START ENTRIES PROVIDED
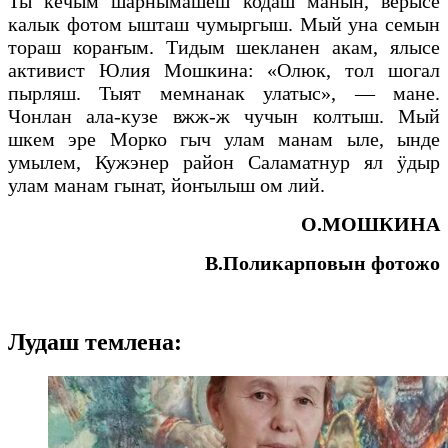
Ты кечым шарнымашеш кодаш манын, верысе
калык фотом ышташ чумыргыш. Мый уна семын
тораш кораҥым. Тидым шекланен акам, ялысе
активист Юлия Мошкина: «Олюк, тол шогал
пырляш. Тыят мемнанак улатыс», — мане.
Чонлан ала-кузе вжж-ж чучын колтыш. Мый
шкем эре Морко гыч улам манам ыле, ынде
умылем, Кужэнер район Саламатнур ял ӱдыр
улам манам гынат, йоҥылыш ом лий.
О.МОШКИНА
В.Поликарповын фотожо
Лудаш темлена:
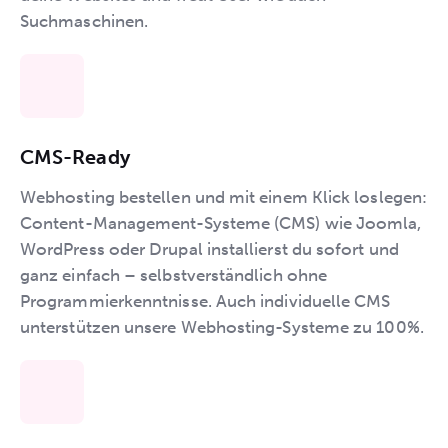
Suchmaschinen.
CMS-Ready
Webhosting bestellen und mit einem Klick loslegen:
Content-Management-Systeme (CMS) wie Joomla,
WordPress oder Drupal installierst du sofort und
ganz einfach – selbstverständlich ohne
Programmierkenntnisse. Auch individuelle CMS
unterstützen unsere Webhosting-Systeme zu 100%.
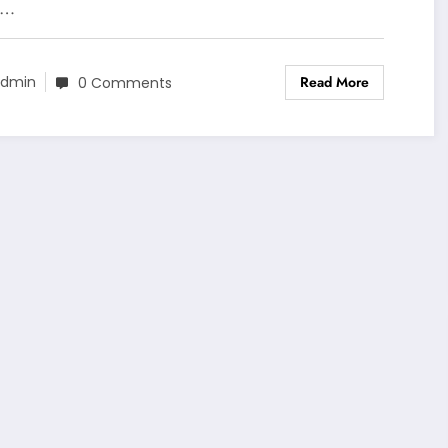
d…
Read More
dmin
0 Comments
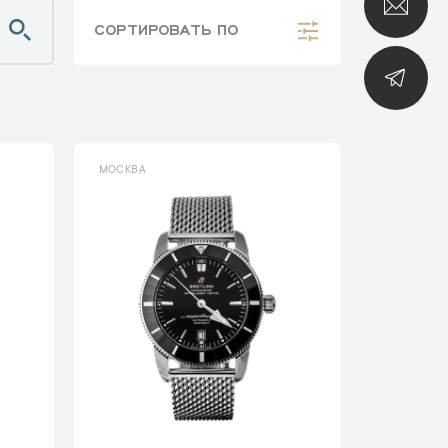
СОРТИРОВАТЬ
ПО
МОСКВА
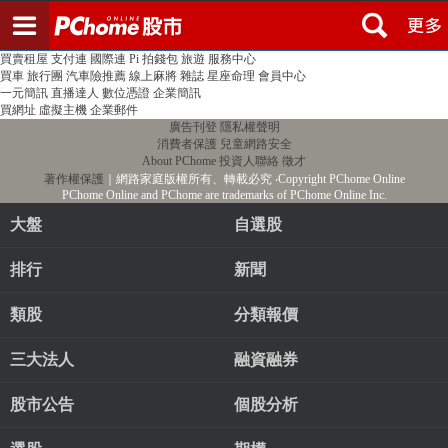
登入
註冊
PChome首頁
線上購物
24h購物
書店
露天拍賣
比比昂代購
新聞
/
氣象
股市
個人新聞台
廣告刊登
加入聯播網
全球購物
買賣租屋
支付連
國際連
Pi 拍錢包
旅遊
服務中心
買車
旅行團
汽車險推薦
線上麻將
雜誌
星座命理
會員中心
一元簡訊
直播達人
數位憑證
企業簡訊
買網址
虛擬主機
企業郵件
廣告刊登
隱私權聲明
消費者保護
兒童網路安全
About PChome
投資人聯絡
徵才
著作權保護
｜網路家庭版權所有、轉載必究
‧Copyright PChome Online
PChome Online and PChome are trademarks of PChome Online Inc.
大盤
自選股
排行
新聞
類股
分類報價
三大法人
融資融券
股市公告
個股分析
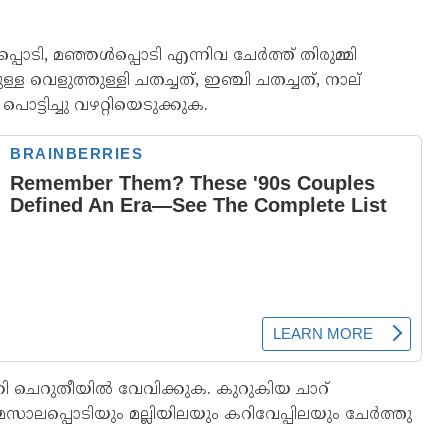
പ്പൊടി, മഞ്ഞൾപ്പൊടി എന്നിവ ചേർത്ത് തിരുമ്മി
 വെളുത്തുള്ളി ചതച്ചത്, ഇഞ്ചി ചതച്ചത്, നാല്
ട്ടിച്ചു വഴറ്റിയെടുക്കുക.
കി ചെറുതീയിൽ വേവിക്കുക. കുറുകിയ ചാറ്
 മസാലപ്പൊടിയും മല്ലിയിലയും കറിവേപ്പിലയും ചേർത്തു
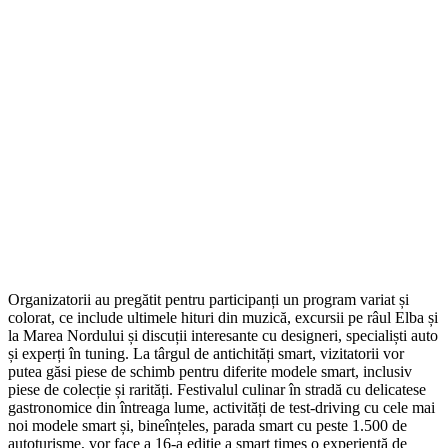
Organizatorii au pregătit pentru participanți un program variat și
colorat, ce include ultimele hituri din muzică, excursii pe râul Elba și
la Marea Nordului și discuții interesante cu designeri, specialiști auto
și experți în tuning. La târgul de antichități smart, vizitatorii vor
putea găsi piese de schimb pentru diferite modele smart, inclusiv
piese de colecție și rarități. Festivalul culinar în stradă cu delicatese
gastronomice din întreaga lume, activități de test-driving cu cele mai
noi modele smart și, bineînțeles, parada smart cu peste 1.500 de
autoturisme, vor face a 16-a ediție a smart times o experiență de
END ENTRIES PROVIDED
Scan the records above for the string "улам", then copy each line where it turns up.

_SOLUTION TO THE PROBLEM_.
шкем эре Морко гыч улам манам ыле, ынде
улам манам гынат, йоҥылыш ом лий.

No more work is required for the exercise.